▸ **EXERCISE GOAL**: Your answer must be an exact copy of the records below, minus any images.

====== DATA EXTRACT

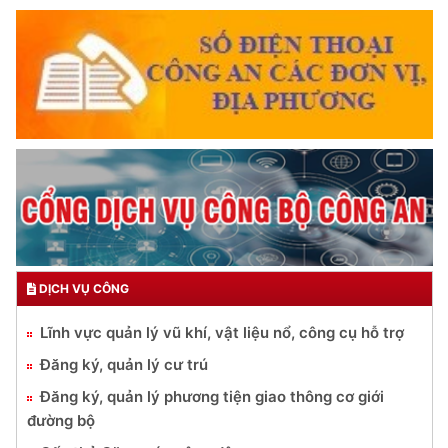
DỊCH VỤ CÔNG
Lĩnh vực quản lý vũ khí, vật liệu nổ, công cụ hỗ trợ
Đăng ký, quản lý cư trú
Đăng ký, quản lý phương tiện giao thông cơ giới
đường bộ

============

▸ **RESULT OF THIS EXERCISE**:
DỊCH VỤ CÔNG
Lĩnh vực quản lý vũ khí, vật liệu nổ, công cụ hỗ trợ
Đăng ký, quản lý cư trú
Đăng ký, quản lý phương tiện giao thông cơ giới
đường bộ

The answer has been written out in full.